For Kate Timms-Dean (Ngāti Raukawa), General Manager of Mana Taiao, the key to ensuring manawhenua have a voice in policy and planning has centred on building relationships and acting as a pivot between papatipu rūnaka and local government.
“We can bridge that divide because we have an intimate relationship with rūnaka. We have a deep understanding of their aspirations, so we can then ‘interpret’ to councils to shape better policy and planning for the environment.
“Developing those relationships is fundamental. You make more traction when there is respect on both sides. It is much harder to downplay or ignore people you know, like and respect.”
She says that level of whanaungatanga was key in the recent co-authoring of parts of the Regional Policy Statement (RPS) with Otago Regional Council (ORC).
“We now work with ORC planners to write policy together. That’s been ground-breaking. It means that rather than council imagining what manawhenua want, they get a much better understanding of manawhenua perspectives.
Lisa Hawkins, Otago Regional Council Team Leader for RPS and Coast, agrees that working with manawhenua is paramount.
“Work on the RPS gave us an opportunity to strengthen our relationships and partnerships with Kāi Tahu.”
She says the Mana Taiao team have very much been “a conduit, a go-between” with manawhenua.
“They bring together their own extensive team knowledge of planning and process with manawhenua knowledge – and their ‘translation’ of that knowledge has been critical to a more collaborative approach in planning development.”

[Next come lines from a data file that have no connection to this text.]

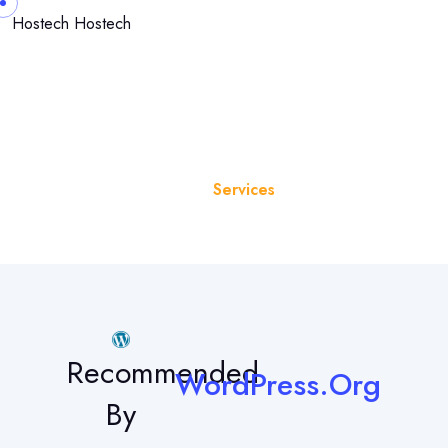
Hostech
Hostech
Services
Home
Services
Recommended
WordPress.Org
By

She says co-management is a strong focus for Otago Regional Council and that the RPS project was an opportunity to further that in detail, in the technical realm.
“It results in a much stronger outcome for everyone. When manawhenua values are reflected in policy, you get a much better policy, which in turn results in stronger environmental outcomes. That’s the end game for all of us.”
Lisa says working with Mana Taiao to facilitate a manawhenua voice in freshwater discussions and policy making has been a valuable learning experience.
“It has significantly built our team’s cultural understanding and we look forward to developing further. The RPS has been a real catalyst for change but it’s just the first cab off the rank.”